Teams choose platforms based on what they’ve used before, what an agency recommends (often the platform the agency builds on), what they saw at a conference, or what a competitor uses. The requirements — what the technology actually needs to do, for whom, at what scale, maintained by which team — are established after the decision, not before it.
The result is a platform that doesn’t fit the use case, a build that doesn’t account for operational reality, or a vendor relationship that becomes impossible to exit.
The build vs buy question is the wrong starting question
Most teams frame the decision as “should we build this or buy it?” But this is the second question, not the first. The first question is: “What does this system actually need to do?”
Until you’ve answered that with specificity — not “we need a CMS” but “we need a system that allows three non-technical editors to publish content across four content types, with a structured approval workflow, maintaining brand compliance, integrated with our CRM, accessible to an offshore development team, with a total cost of ownership under £X per year” — any evaluation you run is comparing incomparable things.
| The requirement “we need a CMS” has approximately 300 right answers. The requirement above has about four. |
A five-question framework
Question 1: Is this a commodity or a differentiator?
Buy commodities. Build differentiators.
If the thing you’re building does something that dozens of existing products already do well — content management, email marketing, analytics, booking systems — buy a product. Your time and development budget is better spent on the things that are genuinely specific to your business.
If the thing you need is specific to your business model, requires custom logic that no off-the-shelf product supports, or represents a genuine competitive advantage — consider building, but with clear eyes about what that means.
Question 2: What is the true total cost of ownership?
Off-the-shelf products have a sticker price. They also have implementation costs, ongoing licence fees, integration costs, training costs, and the cost of working around the things the product doesn’t do. Custom builds have build costs, hosting costs, and — most significantly — ongoing maintenance costs. Software has to be maintained. Security patches. Dependency updates. Bug fixes. New feature development.
Calculate a five-year TCO for both options. Include the maintenance cost of a custom build at a realistic developer day rate. Include the platform-lock and switching cost of an off-the-shelf product. Most teams who choose to build underestimate maintenance costs by a factor of three to five.
Question 3: What is your team’s operational capability?
The right platform for a team with three developers is different from the right platform for a team with one part-time developer. The right CMS for a technical marketing team is different from the right one for a team of content editors who have never touched a code editor.
Evaluate options against your team as it exists today, with a realistic projection of how it will change in the next 18 months. Don’t evaluate against the team you wish you had.
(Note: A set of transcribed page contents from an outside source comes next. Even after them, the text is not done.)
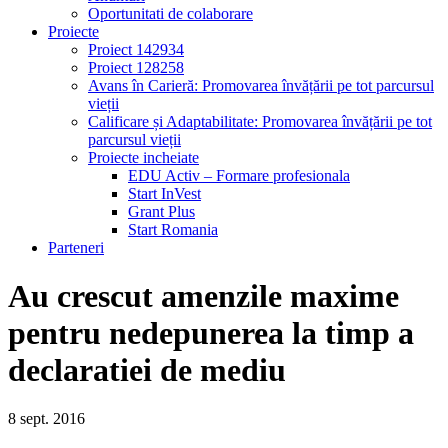
Oportunitati de colaborare
Proiecte
Proiect 142934
Proiect 128258
Avans în Carieră: Promovarea învățării pe tot parcursul
vieții
Calificare și Adaptabilitate: Promovarea învățării pe tot
parcursul vieții
Proiecte incheiate
EDU Activ – Formare profesionala
Start InVest
Grant Plus
Start Romania
Parteneri
Au crescut amenzile maxime
pentru nedepunerea la timp a
declaratiei de mediu
8
sept.
2016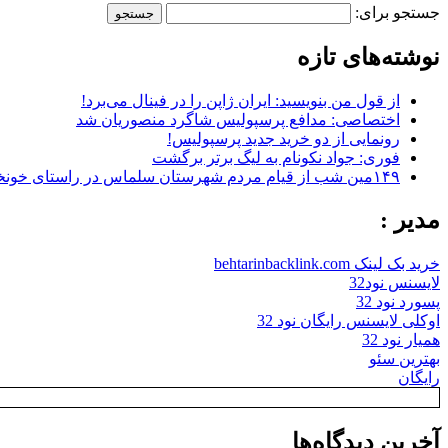
جستجو برای:
نوشته‌های تازه
از قول من بنویسید: ایران ژاپن را در فینال می‌برد!
اختصاصی: مدافع پرسپولیس شاگرد منصوریان شد
رونمایی از دو خرید جدید پرسپولیس!
فوری: جواد نکونام به لیگ برتر برگشت
۱۴۹مین شب از قیام مردم شهرستان سلماس در راستای خونخواهی رهبر شهید + تصاویر
مدیر :
خرید بک لینک behtarinbacklink.com
لایسنس نود32
پسورد نود 32
اوکلی لایسنس رایگان نود 32
همیار نود 32
بهترین سئو
رایگان
آخرین دیدگاه‌ها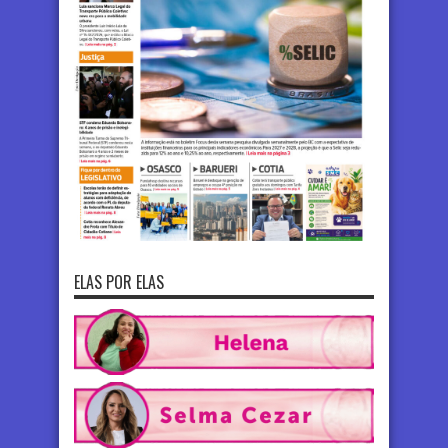
ELAS POR ELAS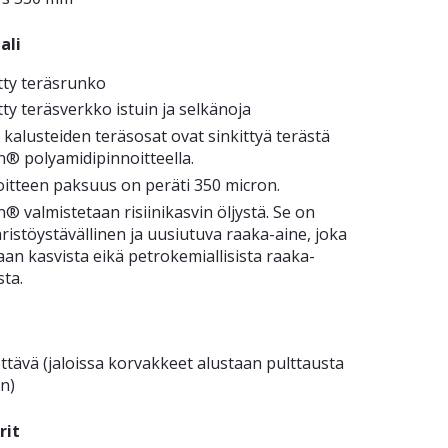
ali
tty teräsrunko
tty teräsverkko istuin ja selkänoja
 kalusteiden teräsosat ovat sinkittyä terästä
n® polyamidipinnoitteella.
oitteen paksuus on peräti 350 micron.
n® valmistetaan risiinikasvin öljystä. Se on
istöystävällinen ja uusiutuva raaka-aine, joka
an kasvista eikä petrokemiallisista raaka-
sta.
ettävä (jaloissa korvakkeet alustaan pulttausta
en)
rit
Question 4: What are the exit costs?
Every platform decision creates lock-in of some kind. Proprietary CMS platforms lock in your content schema. Custom builds lock in your development team’s knowledge. Cloud platforms lock in your data architecture. Vendor-specific features lock in your workflows.
Before committing, ask: if this doesn’t work out, what does switching look like? Is our data portable? Can a different team maintain this? What would it cost to migrate in three years? The answer rarely changes the decision — but it should inform how you negotiate contracts and structure your implementation.
Question 5: What is the timeline pressure?
Builds take longer than estimates. Always. If you need something in six weeks, a custom build is almost certainly not the right answer regardless of its other merits. Buying a product and configuring it is faster — and in most cases, faster is the right trade-off.
Timeline pressure also degrades build quality. A custom build delivered under pressure is a maintenance liability. If the timeline is fixed, buy or configure. If the timeline is flexible enough for a proper build, make sure that’s genuinely true before you start.
Applying the framework: an example
A mid-sized e-commerce business is choosing between extending their existing WooCommerce store and migrating to Shopify Plus. Using the framework:
- Commodity or differentiator? E-commerce functionality is a commodity for most retailers. The differentiator is in the brand, the product, and the customer experience — not the platform.
- TCO? WooCommerce extension requires ongoing developer maintenance for security and compatibility. Shopify Plus is a predictable monthly fee with maintenance handled by the platform.
- Team capability? Their team has a part-time developer and no dedicated DevOps. WooCommerce hosting and security management is a burden they struggle with.
- Exit costs? Shopify has proprietary features but decent data export. WooCommerce data is owned but requires hosting management.
- Timeline? They need to launch a new international market in four months. Custom development is ruled out.
Conclusion: Shopify Plus, strongly. The framework didn’t produce a surprising answer — but it produced a documented, defensible answer that the team could present to stakeholders with confidence.